What to do: For each line in the data below that holds "Überdrucklacke", return a copy.

Records provided:
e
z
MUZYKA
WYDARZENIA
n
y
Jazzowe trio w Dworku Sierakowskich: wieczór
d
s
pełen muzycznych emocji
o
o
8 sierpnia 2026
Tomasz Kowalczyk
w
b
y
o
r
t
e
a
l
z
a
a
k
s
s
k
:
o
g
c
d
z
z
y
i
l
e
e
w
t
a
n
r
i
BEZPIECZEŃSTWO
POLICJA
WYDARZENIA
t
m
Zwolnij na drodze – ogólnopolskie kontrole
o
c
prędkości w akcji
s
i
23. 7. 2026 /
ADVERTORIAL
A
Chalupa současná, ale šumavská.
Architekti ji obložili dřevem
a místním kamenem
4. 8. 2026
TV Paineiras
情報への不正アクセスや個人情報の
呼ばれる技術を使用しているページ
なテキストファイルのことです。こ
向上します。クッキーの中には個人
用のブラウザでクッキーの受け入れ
* * *
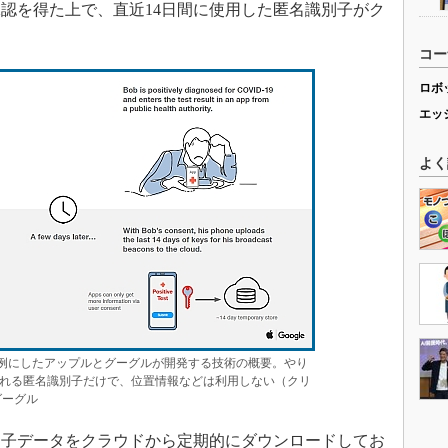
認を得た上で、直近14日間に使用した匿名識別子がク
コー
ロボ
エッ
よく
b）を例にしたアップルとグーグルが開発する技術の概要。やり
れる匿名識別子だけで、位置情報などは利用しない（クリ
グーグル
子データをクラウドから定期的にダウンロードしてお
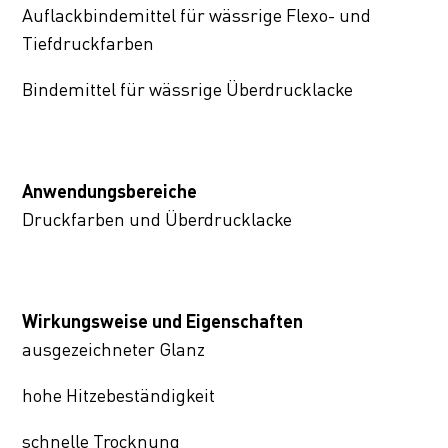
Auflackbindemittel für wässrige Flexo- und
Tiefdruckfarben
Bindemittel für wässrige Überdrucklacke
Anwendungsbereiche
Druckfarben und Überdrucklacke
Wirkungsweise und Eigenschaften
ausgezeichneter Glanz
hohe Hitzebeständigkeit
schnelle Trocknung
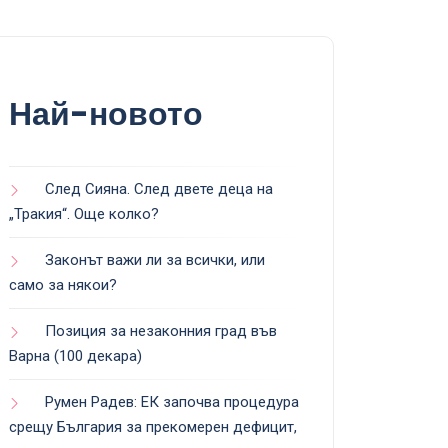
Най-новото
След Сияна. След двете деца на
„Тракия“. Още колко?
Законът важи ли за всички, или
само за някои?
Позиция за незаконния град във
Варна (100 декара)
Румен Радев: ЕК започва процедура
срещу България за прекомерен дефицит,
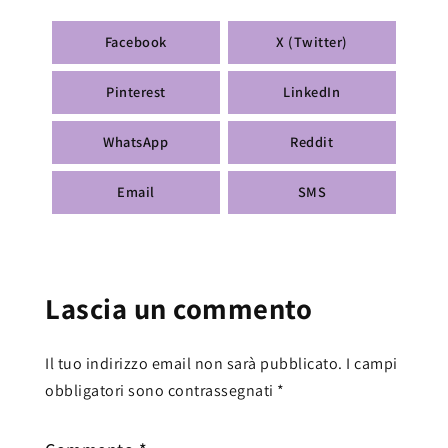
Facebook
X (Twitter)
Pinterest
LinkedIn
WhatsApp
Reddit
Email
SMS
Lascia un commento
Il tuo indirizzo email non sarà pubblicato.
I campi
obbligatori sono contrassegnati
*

Answer space:
Bindemittel für wässrige Überdrucklacke
Druckfarben und Überdrucklacke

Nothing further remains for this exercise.